Unlike its appearance, cauliflowers are not young or fresh when it comes to history. This vegetable can be traced back to wild cabbages, having the likeness of a kale or collard. As a matter of fact, cauliflowers were believed to have started off from the ancient Asia Minor. Through time, these vegetables have undergone a number of changes. There was also a point in time when cauliflower was only available in Italy. And it was only until the 16th century that other countries like France and other parts of Europe were introduced to the said vegetable. In the late 1600s, North America was the first location where cauliflower was first grown in America.

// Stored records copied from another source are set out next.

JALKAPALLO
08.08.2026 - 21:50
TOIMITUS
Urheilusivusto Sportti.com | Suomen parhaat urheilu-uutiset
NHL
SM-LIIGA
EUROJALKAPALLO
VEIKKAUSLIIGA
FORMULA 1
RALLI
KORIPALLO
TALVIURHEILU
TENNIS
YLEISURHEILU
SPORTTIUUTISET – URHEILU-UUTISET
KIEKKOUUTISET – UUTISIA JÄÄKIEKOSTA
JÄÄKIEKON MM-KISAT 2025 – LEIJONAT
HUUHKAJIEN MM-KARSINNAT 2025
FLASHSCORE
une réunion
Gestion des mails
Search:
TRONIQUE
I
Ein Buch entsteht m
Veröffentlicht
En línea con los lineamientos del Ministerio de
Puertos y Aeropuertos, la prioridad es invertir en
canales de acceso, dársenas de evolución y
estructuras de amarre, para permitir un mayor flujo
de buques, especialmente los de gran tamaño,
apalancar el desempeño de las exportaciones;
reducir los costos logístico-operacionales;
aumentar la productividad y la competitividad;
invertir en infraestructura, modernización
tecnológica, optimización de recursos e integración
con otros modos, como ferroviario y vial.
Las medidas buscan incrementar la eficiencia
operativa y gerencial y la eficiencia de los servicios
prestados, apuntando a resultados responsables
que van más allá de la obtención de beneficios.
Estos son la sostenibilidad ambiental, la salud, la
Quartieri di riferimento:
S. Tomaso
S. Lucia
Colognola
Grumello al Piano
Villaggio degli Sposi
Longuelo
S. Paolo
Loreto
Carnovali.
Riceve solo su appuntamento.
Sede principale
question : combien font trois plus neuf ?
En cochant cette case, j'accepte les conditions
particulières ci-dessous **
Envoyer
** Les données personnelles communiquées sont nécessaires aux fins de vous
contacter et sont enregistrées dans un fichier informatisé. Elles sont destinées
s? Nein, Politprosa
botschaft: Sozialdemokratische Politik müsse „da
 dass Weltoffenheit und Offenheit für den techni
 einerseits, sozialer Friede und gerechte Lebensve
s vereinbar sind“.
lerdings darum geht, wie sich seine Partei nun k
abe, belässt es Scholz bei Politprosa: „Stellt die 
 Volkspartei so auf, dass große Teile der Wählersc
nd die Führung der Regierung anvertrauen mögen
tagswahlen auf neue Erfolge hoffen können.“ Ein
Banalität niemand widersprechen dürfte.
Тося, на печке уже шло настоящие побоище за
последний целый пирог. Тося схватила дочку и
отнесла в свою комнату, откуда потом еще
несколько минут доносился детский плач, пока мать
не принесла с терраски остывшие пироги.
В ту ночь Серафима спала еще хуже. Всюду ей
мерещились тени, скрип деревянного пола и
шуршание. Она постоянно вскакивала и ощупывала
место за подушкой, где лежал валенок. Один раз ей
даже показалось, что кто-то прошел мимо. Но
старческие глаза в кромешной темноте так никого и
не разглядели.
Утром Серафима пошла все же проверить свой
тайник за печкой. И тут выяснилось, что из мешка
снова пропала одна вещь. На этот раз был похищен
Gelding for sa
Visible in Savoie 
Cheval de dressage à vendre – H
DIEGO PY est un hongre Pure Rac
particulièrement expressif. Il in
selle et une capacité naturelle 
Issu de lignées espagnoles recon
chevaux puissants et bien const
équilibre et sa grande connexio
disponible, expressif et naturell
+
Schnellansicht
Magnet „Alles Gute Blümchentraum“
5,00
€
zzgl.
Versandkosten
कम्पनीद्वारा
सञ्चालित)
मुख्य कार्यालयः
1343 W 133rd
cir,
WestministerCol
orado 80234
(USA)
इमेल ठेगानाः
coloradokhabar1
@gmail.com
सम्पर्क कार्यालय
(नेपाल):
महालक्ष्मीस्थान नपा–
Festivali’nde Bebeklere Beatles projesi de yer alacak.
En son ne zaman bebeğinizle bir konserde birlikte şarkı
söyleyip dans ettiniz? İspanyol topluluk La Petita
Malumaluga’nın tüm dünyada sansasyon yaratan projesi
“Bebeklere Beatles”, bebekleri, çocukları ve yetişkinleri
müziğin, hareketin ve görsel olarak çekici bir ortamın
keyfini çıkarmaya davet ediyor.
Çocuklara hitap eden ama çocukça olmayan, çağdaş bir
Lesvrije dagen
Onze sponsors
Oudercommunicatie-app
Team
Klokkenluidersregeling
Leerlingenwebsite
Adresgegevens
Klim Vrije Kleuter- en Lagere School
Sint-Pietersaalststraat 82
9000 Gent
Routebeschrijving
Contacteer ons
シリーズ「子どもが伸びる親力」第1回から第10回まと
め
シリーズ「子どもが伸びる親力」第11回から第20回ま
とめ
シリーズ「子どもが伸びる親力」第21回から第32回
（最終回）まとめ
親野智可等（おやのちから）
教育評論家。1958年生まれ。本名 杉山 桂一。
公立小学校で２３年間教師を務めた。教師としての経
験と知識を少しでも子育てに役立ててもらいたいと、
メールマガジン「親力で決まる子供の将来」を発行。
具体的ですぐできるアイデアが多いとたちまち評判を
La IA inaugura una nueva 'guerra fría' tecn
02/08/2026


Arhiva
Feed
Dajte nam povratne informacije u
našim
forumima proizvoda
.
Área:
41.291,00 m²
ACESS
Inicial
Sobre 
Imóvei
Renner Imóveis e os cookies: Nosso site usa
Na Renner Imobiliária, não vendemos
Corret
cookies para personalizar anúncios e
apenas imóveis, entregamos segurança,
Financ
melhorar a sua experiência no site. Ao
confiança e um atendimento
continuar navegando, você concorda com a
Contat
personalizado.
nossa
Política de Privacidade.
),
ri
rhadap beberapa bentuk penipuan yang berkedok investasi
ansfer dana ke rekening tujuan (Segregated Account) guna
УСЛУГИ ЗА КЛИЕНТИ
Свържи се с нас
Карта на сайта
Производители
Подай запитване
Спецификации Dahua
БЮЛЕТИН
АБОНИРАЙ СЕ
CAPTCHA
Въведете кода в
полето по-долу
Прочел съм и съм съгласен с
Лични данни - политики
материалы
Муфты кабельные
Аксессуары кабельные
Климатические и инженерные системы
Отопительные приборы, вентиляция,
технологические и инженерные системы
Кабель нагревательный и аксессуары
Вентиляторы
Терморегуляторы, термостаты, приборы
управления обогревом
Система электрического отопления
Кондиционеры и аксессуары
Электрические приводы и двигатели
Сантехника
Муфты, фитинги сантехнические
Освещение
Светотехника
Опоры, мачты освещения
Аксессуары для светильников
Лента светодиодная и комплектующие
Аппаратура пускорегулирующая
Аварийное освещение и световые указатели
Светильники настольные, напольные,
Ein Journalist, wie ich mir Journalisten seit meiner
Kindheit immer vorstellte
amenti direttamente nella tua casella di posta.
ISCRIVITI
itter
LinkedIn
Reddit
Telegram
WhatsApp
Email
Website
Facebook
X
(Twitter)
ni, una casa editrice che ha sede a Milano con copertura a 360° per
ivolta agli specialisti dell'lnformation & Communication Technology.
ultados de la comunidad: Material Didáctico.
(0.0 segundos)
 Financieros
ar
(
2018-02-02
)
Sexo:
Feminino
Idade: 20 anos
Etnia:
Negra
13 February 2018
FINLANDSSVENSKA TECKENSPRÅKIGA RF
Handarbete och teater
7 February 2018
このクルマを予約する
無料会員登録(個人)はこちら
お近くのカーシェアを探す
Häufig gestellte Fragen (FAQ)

Even in the court of Louis XIV, cauliflowers were of high demand. This was can also be observed in Brittany wherein the cauliflower was included in sweetbread stews, mushrooms and veal.
At some point in the 12th century, Spain was the country where three cauliflower selections were illustrated. More than twelve cultivars were identified a hundred of years ago.
Cauliflowers were also mentioned in American writings as early as the 1800's. Furthermore, it was documented that the 1920's was the official year when cauliflower started to be commercially available in America.
In the present day, deep cauliflower soups are well-liked in France and Eastern Europe. Sardinian cooks mingle garlic, olive oil and capers with it to create zesty salads and hot dishes. While in India, it is cooked with potato and onion to create a rich vegetable curry.